難なく素振りが出来るようになれば本物と変わらない重さのダミー武器を使い、ルジェ叔父様のように両手に剣を持つ人は更に重量を上げていく。
ダミー武器を二、三度振るが直ぐに地面に剣先を下ろす。
それを数回繰り返したあと、レナート様が「……重い」と呟いた。
それはそうだろう。
そのダミー武器は私専用に御爺様が作らせたサイズは子供用でも重さは大人でも腕が痺れるという特注品なのだから。
「……兄上や僕と歳が変わらない貴族の少女が、ランシーン砦で厳しい訓練を受けているなんて誇張されているのだと」
此処へ来る前の私だったら、間違いなくレナート様のように誇張された話だと一蹴していただろう。

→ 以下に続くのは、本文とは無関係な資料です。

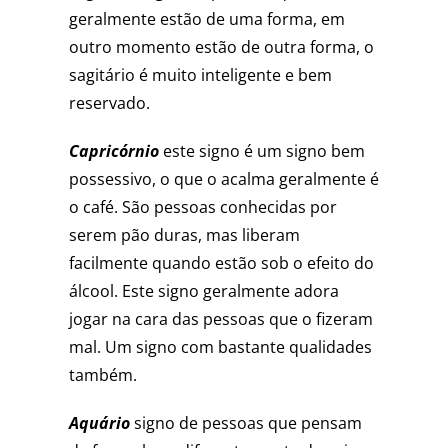
geralmente estão de uma forma, em
outro momento estão de outra forma, o
sagitário é muito inteligente e bem
reservado.
Capricórnio
este signo é um signo bem
possessivo, o que o acalma geralmente é
o café. São pessoas conhecidas por
serem pão duras, mas liberam
facilmente quando estão sob o efeito do
álcool. Este signo geralmente adora
jogar na cara das pessoas que o fizeram
mal. Um signo com bastante qualidades
também.
Aquário
signo de pessoas que pensam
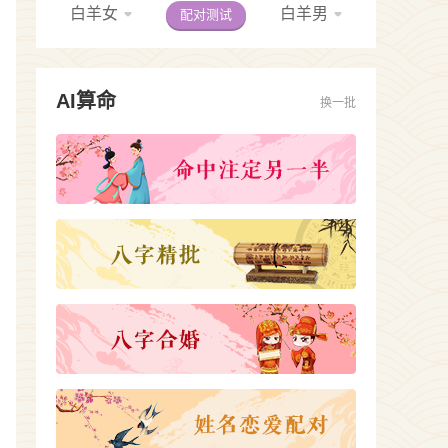
白羊女
白羊男
配对测试
AI算命
换一批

「最近王都では兄上に気のない素振りをして態と関心を引こうとする者が増えていてうんざりしている。だから、セレスティーアもそうなのだと思っていたが……違ったんだな」
ほっとしたように肩を落とし、ふにゃっと微笑んだレナート様の破壊力が凄すぎて、私はよろけながらガクッと地面に膝をついていた。